── AVAILABLE DATA

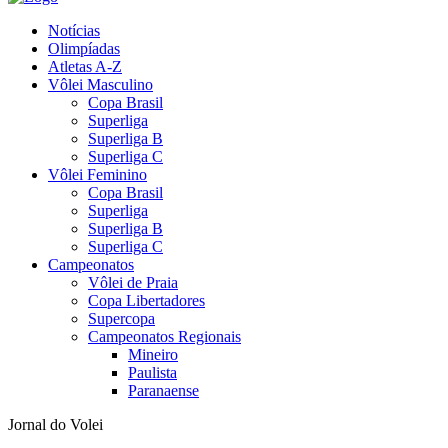
Notícias
Olimpíadas
Atletas A-Z
Vôlei Masculino
Copa Brasil
Superliga
Superliga B
Superliga C
Vôlei Feminino
Copa Brasil
Superliga
Superliga B
Superliga C
Campeonatos
Vôlei de Praia
Copa Libertadores
Supercopa
Campeonatos Regionais
Mineiro
Paulista
Paranaense
Jornal do Volei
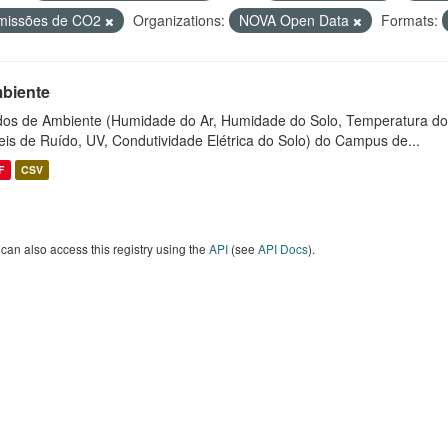
missões de CO2
Organizations:
NOVA Open Data
Formats:
biente
os de Ambiente (Humidade do Ar, Humidade do Solo, Temperatura do
eis de Ruído, UV, Condutividade Elétrica do Solo) do Campus de...
F
CSV
can also access this registry using the
API
(see
API Docs
).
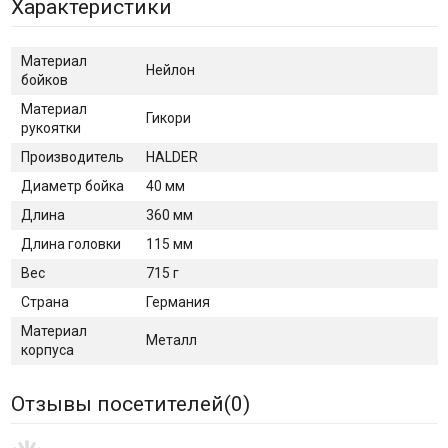
Характеристики
Материал
Нейлон
бойков
Материал
Гикори
рукоятки
Производитель
HALDER
Диаметр бойка
40 мм
Длина
360 мм
Длина головки
115 мм
Вес
715 г
Страна
Германия
Материал
Металл
корпуса
Отзывы посетителей(
0
)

────

YOUR OBJECTIVE: With the pictures removed, repeat the listing above exactly as it stands.

SOLUTION TO THE EXERCISE:
Notícias
Olimpíadas
Atletas A-Z
Vôlei Masculino
Copa Brasil
Superliga
Superliga B
Superliga C
Vôlei Feminino
Copa Brasil
Superliga
Superliga B
Superliga C
Campeonatos
Vôlei de Praia
Copa Libertadores
Supercopa
Campeonatos Regionais
Mineiro
Paulista
Paranaense
Jornal do Volei
missões de CO2
Organizations:
NOVA Open Data
Formats:
biente
os de Ambiente (Humidade do Ar, Humidade do Solo, Temperatura do
eis de Ruído, UV, Condutividade Elétrica do Solo) do Campus de...
F
CSV
can also access this registry using the
API
(see
API Docs
).
Характеристики
Материал
Нейлон
бойков
Материал
Гикори
рукоятки
Производитель
HALDER
Диаметр бойка
40 мм
Длина
360 мм
Длина головки
115 мм
Вес
715 г
Страна
Германия
Материал
Металл
корпуса
Отзывы посетителей(
0
)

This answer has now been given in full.